> [Exercise aim]:
Both the line containing "Değişik ve farklı." and the line containing "Güvenlikli sitelerdeki hayatın" belong to the span. Output exactly that span from the listing below, and nothing outside it.
:: Extracted material
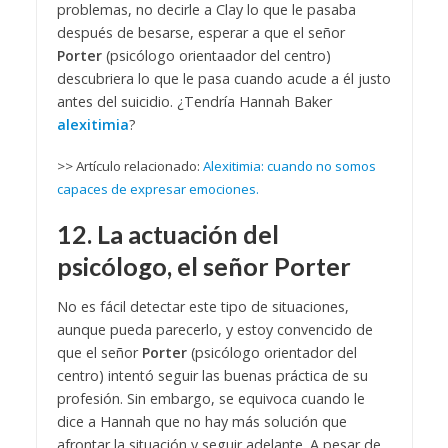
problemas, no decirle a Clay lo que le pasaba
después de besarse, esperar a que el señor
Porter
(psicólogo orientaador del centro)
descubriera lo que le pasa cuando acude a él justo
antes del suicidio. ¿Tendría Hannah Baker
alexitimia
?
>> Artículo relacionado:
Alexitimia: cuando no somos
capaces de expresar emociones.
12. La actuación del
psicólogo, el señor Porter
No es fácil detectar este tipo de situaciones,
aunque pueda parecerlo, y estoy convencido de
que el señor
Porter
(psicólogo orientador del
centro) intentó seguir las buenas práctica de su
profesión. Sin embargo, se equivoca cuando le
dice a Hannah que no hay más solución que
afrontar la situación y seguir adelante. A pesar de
::::
:: Extracted material
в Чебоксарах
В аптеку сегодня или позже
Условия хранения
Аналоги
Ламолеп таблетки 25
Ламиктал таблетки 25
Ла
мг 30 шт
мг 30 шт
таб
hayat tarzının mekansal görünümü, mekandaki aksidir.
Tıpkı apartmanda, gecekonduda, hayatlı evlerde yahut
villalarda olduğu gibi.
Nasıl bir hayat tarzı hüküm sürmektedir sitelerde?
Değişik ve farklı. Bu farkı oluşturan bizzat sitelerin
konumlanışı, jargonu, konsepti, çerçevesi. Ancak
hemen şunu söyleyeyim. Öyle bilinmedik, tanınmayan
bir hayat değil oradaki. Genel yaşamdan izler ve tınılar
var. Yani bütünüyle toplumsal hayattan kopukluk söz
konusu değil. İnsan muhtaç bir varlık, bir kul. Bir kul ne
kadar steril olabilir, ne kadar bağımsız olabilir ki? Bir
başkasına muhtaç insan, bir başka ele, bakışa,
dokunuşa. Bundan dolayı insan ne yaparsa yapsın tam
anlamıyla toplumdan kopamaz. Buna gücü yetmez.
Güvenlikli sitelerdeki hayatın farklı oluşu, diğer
::::
> [Exercise response]:
Değişik ve farklı. Bu farkı oluşturan bizzat sitelerin
konumlanışı, jargonu, konsepti, çerçevesi. Ancak
hemen şunu söyleyeyim. Öyle bilinmedik, tanınmayan
bir hayat değil oradaki. Genel yaşamdan izler ve tınılar
var. Yani bütünüyle toplumsal hayattan kopukluk söz
konusu değil. İnsan muhtaç bir varlık, bir kul. Bir kul ne
kadar steril olabilir, ne kadar bağımsız olabilir ki? Bir
başkasına muhtaç insan, bir başka ele, bakışa,
dokunuşa. Bundan dolayı insan ne yaparsa yapsın tam
anlamıyla toplumdan kopamaz. Buna gücü yetmez.
Güvenlikli sitelerdeki hayatın farklı oluşu, diğer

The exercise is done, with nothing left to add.